Jahrestag Explosion der Deepwater Horizon: Eine Geschichte der Gier
Vor zwei Jahren explodierte die Ölplattform Deepwater Horizon. Jorey Danos entgiftete das Meer und vergiftete dabei sich selbst. Ob er entschädigt wird, ist fraglich.
BATON ROUGE taz | Sie stehen für die größte Ölkatastrophe in der Geschichte der USA. Die Bilder der brennenden Plattform „Deepwater Horizon“ im Golf von Mexiko zeugen auch von der größten Katastrophe für Keith Jones. Der Anwalt erträgt auch zwei Jahre später ihren Anblick nicht. „Das ist das Grab meines Sohnes“, sagt er und fügt hinzu: „Zumindest das, was einem Grab am nächsten kommt.“
Beerdigt werden konnte Gordon Jones nicht. Der 28-Jährige kam zusammen mit zehn anderen Männern beim Unglück auf der vom britischen Ölkonzern BP genutzten Plattform ums Leben. Sein Körper wurde nie gefunden.
Dabei sollte der Ingenieur nur wenige Tage auf der Bohrinsel der Betreiberfirma Transocean bleiben. Dann wollte er Urlaub machen, um drei Wochen später die Geburt seines zweiten Sohnes zu erleben. „Er muss sofort tot gewesen sein“, tröstet sich sein Vater. Der 61-Jährige versinkt müde im schweren Ledersessel hinter seinem Schreibtisch, er redet leise und gefasst. „Ich schlafe nicht mehr gut“, sagt Jones.

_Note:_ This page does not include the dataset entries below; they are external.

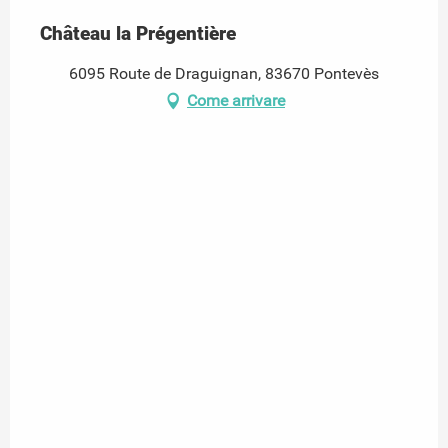
Château la Prégentière
6095 Route de Draguignan, 83670 Pontevès
Come arrivare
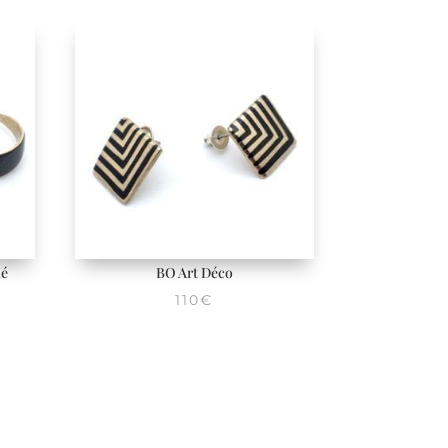
lé
BO Art Déco
110
€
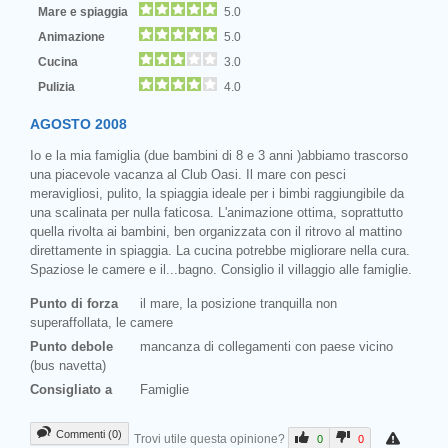
Mare e spiaggia
5.0
Animazione
5.0
Cucina
3.0
Pulizia
4.0
AGOSTO 2008
Io e la mia famiglia (due bambini di 8 e 3 anni )abbiamo trascorso
una piacevole vacanza al Club Oasi. Il mare con pesci
meravigliosi, pulito, la spiaggia ideale per i bimbi raggiungibile da
una scalinata per nulla faticosa. L'animazione ottima, soprattutto
quella rivolta ai bambini, ben organizzata con il ritrovo al mattino
direttamente in spiaggia. La cucina potrebbe migliorare nella cura.
Spaziose le camere e il...bagno. Consiglio il villaggio alle famiglie.
Punto di forza
il mare, la posizione tranquilla non
superaffollata, le camere
Punto debole
mancanza di collegamenti con paese vicino
(bus navetta)
Consigliato a
Famiglie
Commenti (0)
Trovi utile questa opinione?
0
0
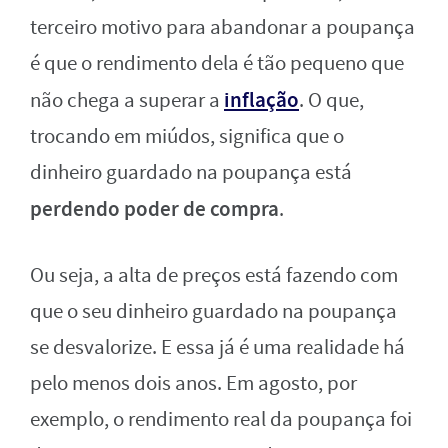
terceiro motivo para abandonar a poupança
é que o rendimento dela é tão pequeno que
inflação
não chega a superar a
. O que,
trocando em miúdos, significa que o
dinheiro guardado na poupança está
perdendo poder de compra
.
Ou seja, a alta de preços está fazendo com
que o seu dinheiro guardado na poupança
se desvalorize. E essa já é uma realidade há
pelo menos dois anos. Em agosto, por
exemplo, o rendimento real da poupança foi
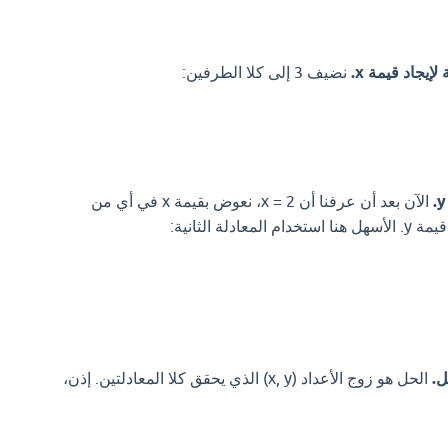
إيجاد قيمة x.
نضيف 3 إلى كلا الطرفين:
الآن بعد أن عرفنا أن x = 2، نعوض بقيمة x في أي من
دلة الثانية:
ل.
الحل هو زوج الأعداد (x, y) الذي يحقق كلا المعادلتين. إذن،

Ihn plagt die Erinnerung an den Nachmittag des 20. April 2010, an dem er hier in seiner Kanzlei am Rande von Louisianas Hauptstadt Baton Rouge saß. Warm wie heute war es und die Klimaanlage surrte. „In den Nachrichten hieß es, da draußen sei etwas auf einer Bohrinsel passiert.“ Dann der Anruf seiner Schwiegertochter, der ihr aller Leben veränderte.

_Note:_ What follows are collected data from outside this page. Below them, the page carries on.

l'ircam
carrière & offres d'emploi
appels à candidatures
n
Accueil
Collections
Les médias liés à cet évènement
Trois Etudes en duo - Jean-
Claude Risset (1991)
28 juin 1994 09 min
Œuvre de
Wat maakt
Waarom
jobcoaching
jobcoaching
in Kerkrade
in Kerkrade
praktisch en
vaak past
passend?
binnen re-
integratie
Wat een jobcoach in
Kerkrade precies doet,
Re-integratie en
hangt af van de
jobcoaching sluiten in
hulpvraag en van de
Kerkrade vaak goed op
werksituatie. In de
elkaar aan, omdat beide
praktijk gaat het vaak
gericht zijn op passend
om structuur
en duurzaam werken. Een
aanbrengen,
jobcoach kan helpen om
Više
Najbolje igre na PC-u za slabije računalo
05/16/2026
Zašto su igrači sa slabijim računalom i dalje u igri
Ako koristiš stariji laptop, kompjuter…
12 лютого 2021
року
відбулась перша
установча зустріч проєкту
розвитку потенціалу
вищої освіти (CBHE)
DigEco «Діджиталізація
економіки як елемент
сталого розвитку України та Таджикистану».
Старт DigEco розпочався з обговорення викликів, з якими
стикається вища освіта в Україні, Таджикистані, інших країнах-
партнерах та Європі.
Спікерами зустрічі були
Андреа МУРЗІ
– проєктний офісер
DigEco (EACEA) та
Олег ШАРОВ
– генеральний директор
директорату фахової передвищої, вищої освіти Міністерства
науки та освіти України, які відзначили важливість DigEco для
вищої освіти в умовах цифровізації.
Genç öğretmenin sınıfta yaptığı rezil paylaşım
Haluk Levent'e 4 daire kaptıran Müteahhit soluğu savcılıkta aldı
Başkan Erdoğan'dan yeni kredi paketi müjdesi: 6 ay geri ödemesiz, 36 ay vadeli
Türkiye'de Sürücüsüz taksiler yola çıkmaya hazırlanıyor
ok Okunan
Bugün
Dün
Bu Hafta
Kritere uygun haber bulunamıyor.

Von BP hat sich niemand gemeldet
„Bis heute“, sagt Jones, „zwei Jahre nach dem Unglück, hat nicht ein einziger Repräsentant von BP unserer Familie sein Beileid darüber ausgedrückt, dass Gordon auf der Bohrinsel sein Leben ließ. „Kein Brief, keine Karte, kein persönliches Wort.“ Auch nicht, als Jones den BP-Repräsentanten wenige Wochen später bei der ersten Anhörung vor Gericht gegenüberstand. Als Vertreter von rund 100.000 Klägern. „Gordon“, sagt er, „war der einzige der elf Getöteten, der einen Schadensanwalt zum Vater hat.“ Und der hat es sich zur Aufgabe gemacht, die Geschichte aufzuklären.

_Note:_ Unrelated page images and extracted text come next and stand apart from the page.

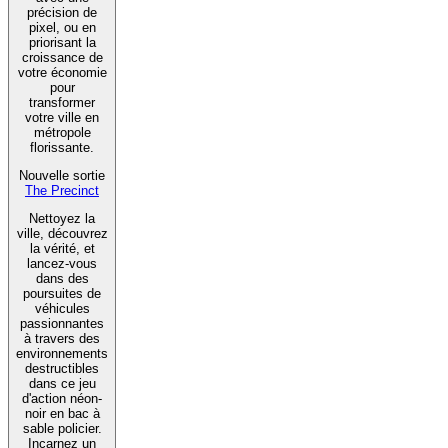
précision de
pixel, ou en
priorisant la
croissance de
votre économie
pour
transformer
votre ville en
métropole
florissante.
Nouvelle sortie
The Precinct
Nettoyez la
ville, découvrez
la vérité, et
lancez-vous
dans des
poursuites de
véhicules
passionnantes
à travers des
environnements
destructibles
dans ce jeu
d'action néon-
noir en bac à
sable policier.
Incarnez un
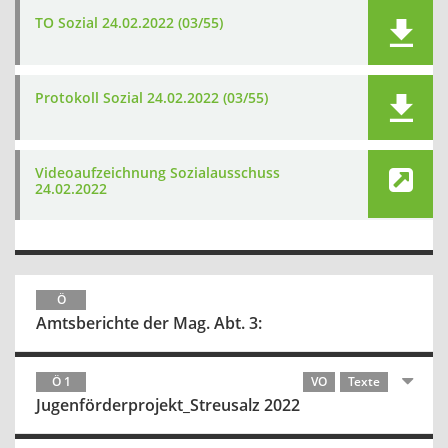
TO Sozial 24.02.2022 (03/55)
Protokoll Sozial 24.02.2022 (03/55)
Videoaufzeichnung Sozialausschuss
24.02.2022
Ö
Amtsberichte der Mag. Abt. 3:
Ö 1
VO
Texte
Jugenförderprojekt_Streusalz 2022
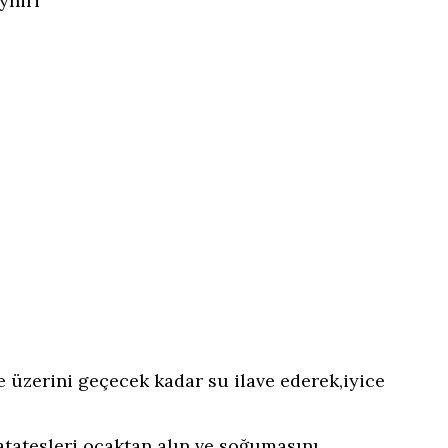
yniri
e üzerini geçecek kadar su ilave ederek,iyice
tatesleri ocaktan alın ve soğumasını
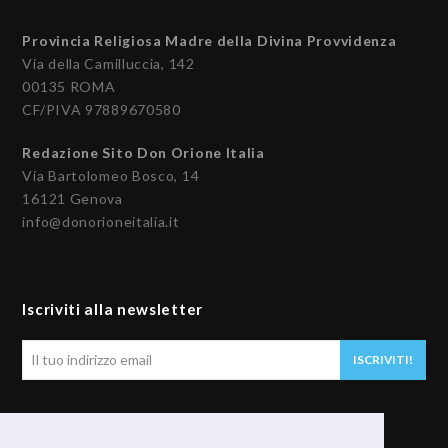
Provincia Religiosa Madre della Divina Provvidenza
Via della Camilluccia, 142
00135 ROMA
CF/PIVA 97889670580
Redazione Sito Don Orione Italia
Via Bartolomeo Bosco, 14
16121 Genova
info@donorioneitalia.it
Iscriviti alla newsletter
Il
ISCRIVITI!
tuo
indirizzo
email
Seguici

„Eine Geschichte der Gier“, nennt Jones sie. „Gier war der Grund für jede Fehlentscheidung, die zu der Explosion geführt hat“, meint der Jurist. „Bei allen Entscheidungen, die BP danach gefällt hat, ging es um dasselbe: Geld.“ Beileidskarten, sagt Jones, nutzen dem Ölkonzern nicht so wie öffentlichkeitswirksame Werbefilme über die Effizienz der Aufräumarbeiten. Filme, in denen muntere Fischreiher und wogende Sumpfgräser für die intakte Natur einer Region werben, in der BP längst wieder nach Öl bohren darf.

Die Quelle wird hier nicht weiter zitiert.